** Task directions **
Each line below is to be copied exactly; images do not go into the copy.

** Data provided **
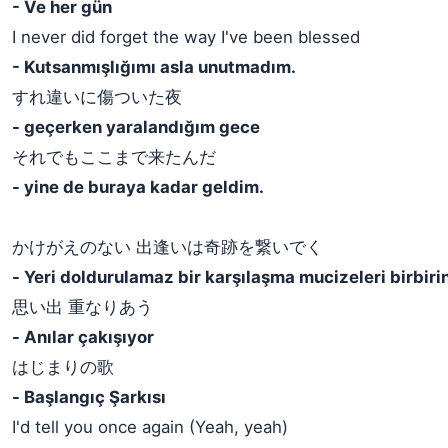
- Ve her gün
I never did forget the way I've been blessed
- Kutsanmışlığımı asla unutmadım.
すれ違いに傷ついた夜
- geçerken yaralandığım gece
それでもここまで来たんだ
- yine de buraya kadar geldim.
かけがえのない 出逢いは奇跡を繋いでく
- Yeri doldurulamaz bir karşılaşma mucizeleri birbiri
思い出 重なりあう
- Anılar çakışıyor
はじまりの歌
- Başlangıç Şarkısı
I'd tell you once again (Yeah, yeah)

** Result of the task **
- Ve her gün
I never did forget the way I've been blessed
- Kutsanmışlığımı asla unutmadım.
すれ違いに傷ついた夜
- geçerken yaralandığım gece
それでもここまで来たんだ
- yine de buraya kadar geldim.
かけがえのない 出逢いは奇跡を繋いでく
- Yeri doldurulamaz bir karşılaşma mucizeleri birbiri
思い出 重なりあう
- Anılar çakışıyor
はじまりの歌
- Başlangıç Şarkısı
I'd tell you once again (Yeah, yeah)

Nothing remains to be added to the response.